There will be a possibility to rename the column, by adding declaration of a column with new name and with "baseOn" attribute (the value of this attribute will hold the previous name). When declaration will processing it will merge the definition of the old and of the new column, and use new column name. And when we will compare declaration and database: we will have all the columns, that should be renamed, and instead of deleting them and creating new one, we will rename them, and if it needed we will change their definition.

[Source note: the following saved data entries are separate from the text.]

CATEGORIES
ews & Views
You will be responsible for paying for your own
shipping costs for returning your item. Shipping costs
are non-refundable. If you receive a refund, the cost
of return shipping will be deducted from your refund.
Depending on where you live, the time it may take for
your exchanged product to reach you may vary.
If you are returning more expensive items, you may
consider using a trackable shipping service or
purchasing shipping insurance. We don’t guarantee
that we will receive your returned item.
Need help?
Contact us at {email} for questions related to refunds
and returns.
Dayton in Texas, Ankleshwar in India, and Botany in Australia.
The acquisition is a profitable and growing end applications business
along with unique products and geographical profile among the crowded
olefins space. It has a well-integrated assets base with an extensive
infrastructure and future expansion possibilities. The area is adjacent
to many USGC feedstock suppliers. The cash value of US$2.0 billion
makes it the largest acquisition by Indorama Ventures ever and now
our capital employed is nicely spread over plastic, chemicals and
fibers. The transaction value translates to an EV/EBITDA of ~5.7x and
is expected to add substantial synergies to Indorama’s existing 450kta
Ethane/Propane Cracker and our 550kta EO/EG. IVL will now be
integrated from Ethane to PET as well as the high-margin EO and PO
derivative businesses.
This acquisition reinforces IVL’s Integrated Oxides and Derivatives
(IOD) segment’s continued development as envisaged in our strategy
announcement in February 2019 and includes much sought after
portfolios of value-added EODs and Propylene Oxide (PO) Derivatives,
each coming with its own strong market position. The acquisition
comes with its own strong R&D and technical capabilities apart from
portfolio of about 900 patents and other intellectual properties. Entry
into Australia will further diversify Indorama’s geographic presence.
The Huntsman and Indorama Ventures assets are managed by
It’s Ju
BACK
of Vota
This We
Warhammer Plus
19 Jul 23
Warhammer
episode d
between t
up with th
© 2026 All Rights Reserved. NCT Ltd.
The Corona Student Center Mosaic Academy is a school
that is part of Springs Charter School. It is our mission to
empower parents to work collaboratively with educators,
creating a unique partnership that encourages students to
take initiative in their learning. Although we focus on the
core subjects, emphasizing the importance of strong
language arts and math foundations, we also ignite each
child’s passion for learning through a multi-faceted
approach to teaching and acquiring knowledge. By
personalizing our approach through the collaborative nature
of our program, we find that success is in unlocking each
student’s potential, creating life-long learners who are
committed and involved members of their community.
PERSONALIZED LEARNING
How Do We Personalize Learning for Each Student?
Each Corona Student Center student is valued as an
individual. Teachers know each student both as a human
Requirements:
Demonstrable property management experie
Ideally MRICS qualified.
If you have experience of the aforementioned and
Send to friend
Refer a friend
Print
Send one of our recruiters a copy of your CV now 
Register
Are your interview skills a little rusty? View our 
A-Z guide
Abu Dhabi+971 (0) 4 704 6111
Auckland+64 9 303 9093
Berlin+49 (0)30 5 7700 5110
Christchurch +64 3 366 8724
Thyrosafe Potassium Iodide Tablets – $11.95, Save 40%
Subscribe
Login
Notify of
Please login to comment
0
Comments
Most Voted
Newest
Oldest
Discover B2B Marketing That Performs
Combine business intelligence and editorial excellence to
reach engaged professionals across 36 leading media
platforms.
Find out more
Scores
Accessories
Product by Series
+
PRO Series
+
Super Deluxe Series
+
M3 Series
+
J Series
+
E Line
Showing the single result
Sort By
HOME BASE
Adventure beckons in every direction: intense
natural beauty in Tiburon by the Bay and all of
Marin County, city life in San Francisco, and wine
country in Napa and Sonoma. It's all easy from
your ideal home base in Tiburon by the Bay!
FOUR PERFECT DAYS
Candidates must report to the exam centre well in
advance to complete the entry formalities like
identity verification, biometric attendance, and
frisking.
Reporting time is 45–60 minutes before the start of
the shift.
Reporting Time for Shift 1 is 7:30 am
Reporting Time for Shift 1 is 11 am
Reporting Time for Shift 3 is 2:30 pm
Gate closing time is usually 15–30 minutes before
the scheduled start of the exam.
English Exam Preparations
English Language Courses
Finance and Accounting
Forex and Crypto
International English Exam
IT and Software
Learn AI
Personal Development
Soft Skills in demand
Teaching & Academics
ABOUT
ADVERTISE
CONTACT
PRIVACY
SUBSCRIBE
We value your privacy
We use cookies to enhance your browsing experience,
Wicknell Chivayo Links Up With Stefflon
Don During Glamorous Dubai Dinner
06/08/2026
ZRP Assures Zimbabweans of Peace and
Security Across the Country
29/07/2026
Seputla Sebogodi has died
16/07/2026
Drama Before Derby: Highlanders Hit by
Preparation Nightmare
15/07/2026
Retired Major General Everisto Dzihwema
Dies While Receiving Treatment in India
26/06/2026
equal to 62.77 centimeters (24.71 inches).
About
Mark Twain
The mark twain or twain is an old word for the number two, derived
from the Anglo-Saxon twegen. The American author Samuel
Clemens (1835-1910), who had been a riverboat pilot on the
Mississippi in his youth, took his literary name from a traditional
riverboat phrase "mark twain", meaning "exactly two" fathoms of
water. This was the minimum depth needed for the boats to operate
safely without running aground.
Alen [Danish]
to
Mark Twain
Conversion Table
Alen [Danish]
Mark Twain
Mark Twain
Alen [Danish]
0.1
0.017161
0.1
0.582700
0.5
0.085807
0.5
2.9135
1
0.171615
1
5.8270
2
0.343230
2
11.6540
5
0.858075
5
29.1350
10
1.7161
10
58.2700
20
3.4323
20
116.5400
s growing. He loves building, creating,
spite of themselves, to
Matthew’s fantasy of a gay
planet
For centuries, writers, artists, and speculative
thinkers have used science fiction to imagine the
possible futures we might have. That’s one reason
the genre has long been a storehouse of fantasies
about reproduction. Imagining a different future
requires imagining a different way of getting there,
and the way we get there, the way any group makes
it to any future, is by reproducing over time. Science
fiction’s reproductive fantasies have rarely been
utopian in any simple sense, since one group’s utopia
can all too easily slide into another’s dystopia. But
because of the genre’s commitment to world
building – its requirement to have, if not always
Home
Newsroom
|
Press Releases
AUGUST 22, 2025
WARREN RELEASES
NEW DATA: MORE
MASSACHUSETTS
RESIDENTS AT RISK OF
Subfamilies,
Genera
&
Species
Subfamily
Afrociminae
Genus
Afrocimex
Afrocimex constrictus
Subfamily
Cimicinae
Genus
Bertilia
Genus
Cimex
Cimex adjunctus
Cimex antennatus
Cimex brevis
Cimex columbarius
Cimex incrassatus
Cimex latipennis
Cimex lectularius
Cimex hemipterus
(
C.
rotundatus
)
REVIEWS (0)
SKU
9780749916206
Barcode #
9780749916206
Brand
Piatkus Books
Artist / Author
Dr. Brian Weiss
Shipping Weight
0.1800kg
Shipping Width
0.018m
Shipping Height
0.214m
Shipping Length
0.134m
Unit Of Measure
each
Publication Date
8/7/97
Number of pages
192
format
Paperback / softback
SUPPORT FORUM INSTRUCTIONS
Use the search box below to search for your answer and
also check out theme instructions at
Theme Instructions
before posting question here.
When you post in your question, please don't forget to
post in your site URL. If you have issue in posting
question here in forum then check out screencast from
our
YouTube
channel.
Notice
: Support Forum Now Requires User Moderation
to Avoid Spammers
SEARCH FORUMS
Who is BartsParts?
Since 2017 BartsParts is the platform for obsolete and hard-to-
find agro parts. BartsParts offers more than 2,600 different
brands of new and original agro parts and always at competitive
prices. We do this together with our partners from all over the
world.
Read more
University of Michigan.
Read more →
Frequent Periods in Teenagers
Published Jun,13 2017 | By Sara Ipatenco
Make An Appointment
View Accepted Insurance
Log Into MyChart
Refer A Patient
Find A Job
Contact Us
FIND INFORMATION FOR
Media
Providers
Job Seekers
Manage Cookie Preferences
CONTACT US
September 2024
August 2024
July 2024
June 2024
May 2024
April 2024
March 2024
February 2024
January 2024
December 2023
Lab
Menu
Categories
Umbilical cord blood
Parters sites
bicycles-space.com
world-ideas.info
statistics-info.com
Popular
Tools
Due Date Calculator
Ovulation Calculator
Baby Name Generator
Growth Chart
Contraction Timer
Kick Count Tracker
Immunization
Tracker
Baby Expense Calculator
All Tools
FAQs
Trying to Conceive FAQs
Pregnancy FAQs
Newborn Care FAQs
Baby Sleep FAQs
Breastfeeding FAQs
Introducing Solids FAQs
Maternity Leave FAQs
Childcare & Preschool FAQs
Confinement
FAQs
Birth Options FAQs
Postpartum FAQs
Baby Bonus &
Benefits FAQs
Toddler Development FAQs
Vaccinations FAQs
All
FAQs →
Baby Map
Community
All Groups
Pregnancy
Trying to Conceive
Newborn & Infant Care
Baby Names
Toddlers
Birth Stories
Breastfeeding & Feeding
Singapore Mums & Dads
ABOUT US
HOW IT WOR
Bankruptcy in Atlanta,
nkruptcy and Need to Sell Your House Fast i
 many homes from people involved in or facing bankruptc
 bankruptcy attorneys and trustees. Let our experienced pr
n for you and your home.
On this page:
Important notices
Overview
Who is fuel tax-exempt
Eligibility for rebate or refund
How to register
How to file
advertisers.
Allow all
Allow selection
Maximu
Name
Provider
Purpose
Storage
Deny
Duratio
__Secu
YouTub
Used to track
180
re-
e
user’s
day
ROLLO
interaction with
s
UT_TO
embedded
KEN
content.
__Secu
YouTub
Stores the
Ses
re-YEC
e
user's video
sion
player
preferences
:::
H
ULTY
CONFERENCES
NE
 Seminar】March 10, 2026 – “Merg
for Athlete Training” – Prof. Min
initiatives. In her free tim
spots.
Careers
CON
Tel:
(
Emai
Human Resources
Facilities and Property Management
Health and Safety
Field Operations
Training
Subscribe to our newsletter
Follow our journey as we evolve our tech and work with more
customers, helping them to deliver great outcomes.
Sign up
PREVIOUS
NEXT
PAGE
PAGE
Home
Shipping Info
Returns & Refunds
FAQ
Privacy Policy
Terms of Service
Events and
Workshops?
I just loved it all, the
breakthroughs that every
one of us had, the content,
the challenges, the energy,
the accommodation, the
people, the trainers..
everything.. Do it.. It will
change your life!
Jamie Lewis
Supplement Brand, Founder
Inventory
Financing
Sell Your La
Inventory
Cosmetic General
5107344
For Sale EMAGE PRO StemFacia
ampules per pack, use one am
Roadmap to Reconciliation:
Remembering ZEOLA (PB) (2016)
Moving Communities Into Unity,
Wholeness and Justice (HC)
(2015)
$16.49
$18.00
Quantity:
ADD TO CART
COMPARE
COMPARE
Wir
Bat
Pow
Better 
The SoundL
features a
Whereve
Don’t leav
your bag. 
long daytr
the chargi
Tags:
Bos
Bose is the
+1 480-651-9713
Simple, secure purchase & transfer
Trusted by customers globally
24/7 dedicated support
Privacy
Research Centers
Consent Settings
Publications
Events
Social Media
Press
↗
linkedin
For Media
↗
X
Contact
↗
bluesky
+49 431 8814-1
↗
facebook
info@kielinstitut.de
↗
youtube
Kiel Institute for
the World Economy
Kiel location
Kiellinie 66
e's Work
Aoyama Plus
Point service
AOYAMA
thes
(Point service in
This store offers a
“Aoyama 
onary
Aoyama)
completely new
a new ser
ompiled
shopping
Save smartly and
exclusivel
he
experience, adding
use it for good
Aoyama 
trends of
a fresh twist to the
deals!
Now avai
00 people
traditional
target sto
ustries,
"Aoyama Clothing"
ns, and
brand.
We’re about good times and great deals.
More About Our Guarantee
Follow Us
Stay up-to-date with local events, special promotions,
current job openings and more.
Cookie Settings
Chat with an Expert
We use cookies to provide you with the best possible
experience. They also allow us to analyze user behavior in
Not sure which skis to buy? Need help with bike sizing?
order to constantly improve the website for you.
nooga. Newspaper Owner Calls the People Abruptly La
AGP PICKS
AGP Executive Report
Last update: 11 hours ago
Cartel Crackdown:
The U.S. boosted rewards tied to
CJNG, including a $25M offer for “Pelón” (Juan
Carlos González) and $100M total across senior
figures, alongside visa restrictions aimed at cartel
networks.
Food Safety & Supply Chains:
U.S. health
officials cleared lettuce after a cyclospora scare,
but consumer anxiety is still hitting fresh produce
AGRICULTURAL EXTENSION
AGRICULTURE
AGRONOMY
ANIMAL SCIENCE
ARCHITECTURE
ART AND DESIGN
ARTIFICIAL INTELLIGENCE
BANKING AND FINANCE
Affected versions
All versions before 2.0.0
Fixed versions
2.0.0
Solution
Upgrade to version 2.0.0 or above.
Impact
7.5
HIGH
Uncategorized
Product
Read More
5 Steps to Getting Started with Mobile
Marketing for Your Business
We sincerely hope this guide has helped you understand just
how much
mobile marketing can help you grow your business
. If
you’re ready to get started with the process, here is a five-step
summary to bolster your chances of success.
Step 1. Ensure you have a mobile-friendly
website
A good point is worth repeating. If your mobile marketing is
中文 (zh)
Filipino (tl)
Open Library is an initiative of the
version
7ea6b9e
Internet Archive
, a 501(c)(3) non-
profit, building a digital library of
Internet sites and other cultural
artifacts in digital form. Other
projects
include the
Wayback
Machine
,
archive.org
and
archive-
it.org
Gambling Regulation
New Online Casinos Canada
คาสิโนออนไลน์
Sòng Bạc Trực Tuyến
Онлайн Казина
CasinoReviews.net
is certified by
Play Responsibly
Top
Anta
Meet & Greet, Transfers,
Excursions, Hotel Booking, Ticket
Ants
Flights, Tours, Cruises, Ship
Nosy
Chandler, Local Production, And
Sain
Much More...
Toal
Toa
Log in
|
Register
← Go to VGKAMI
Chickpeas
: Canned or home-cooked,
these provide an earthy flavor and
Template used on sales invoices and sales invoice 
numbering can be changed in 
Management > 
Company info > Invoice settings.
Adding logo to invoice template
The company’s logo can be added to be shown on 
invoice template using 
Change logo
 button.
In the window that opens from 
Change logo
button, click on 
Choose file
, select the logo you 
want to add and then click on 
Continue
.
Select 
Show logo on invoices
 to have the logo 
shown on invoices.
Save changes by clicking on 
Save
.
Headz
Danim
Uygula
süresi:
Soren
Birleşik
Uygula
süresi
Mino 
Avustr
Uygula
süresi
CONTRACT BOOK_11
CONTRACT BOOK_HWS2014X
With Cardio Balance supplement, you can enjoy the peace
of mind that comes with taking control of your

<field name="longDescription">
<type>text</type>
<baseOn>description</baseOn>
...
</field>

This approach allows to rename one column few times. For example, we have the history of renaming: 
description -> mediumDescription -> longDescriptiion. 
It will gather defintions of all columns (description, mediumDescription, longDescription), and do rename from "description" to "longDescription".
Also approach allows to rename a column from another module and save the definition of that column.

 

Occasional Contributor

1. What happens when third party code accidentally merges in XML that modifies a core schema in subtle (or not so subtle) and unintended ways

 

2. What happens when third parties need SQL constructs (complex indexes, some combination of column properties, etc.) that are not supported via the declarative abstraction

 

3. What happens when third parties and integrators are upgrading/updating systems with large datasets and need to know *the method used to change* the database in order to reason about and plan upgrades/updates

 

4. What happens to the (at this point) years of M2 schema code (both core and third party) that's written in the old style

 

5. What happens with data updates, which include vital things like EAV structure updates?

 

A declarative syntax might make sense for a platform that's mostly controlled by a single party with others making minor modifications. However, for a platform like Magento, where a large amount of the work being done is by third parties and integrators who *don't* control the platform, it seems like the declarative syntax offers a number of new challenges without a commiserate benefit.

 

There's been a general consensus in the MVC web-application world (be it ruby, python, PHP, etc.) that the migration script approach offers the best set of tradeoffs. Regardless of that, switching Magento mid-stream to a radically different system seems like it would introduce a lot of refactoring busy work for everyone with Magento systems.

 

What's driving such a radical departure at this stage of the game?  Wouldn't improving the system in place be a more reasonable way of solving the actual problems that users face?

Magento Team

1. There should be the warning that some third party extension modify the core. But as I think, there should be a possibility to modify third party extensions. Also I think it is possible to make limitations: what exactly you can modify in core schema or other third party extensions.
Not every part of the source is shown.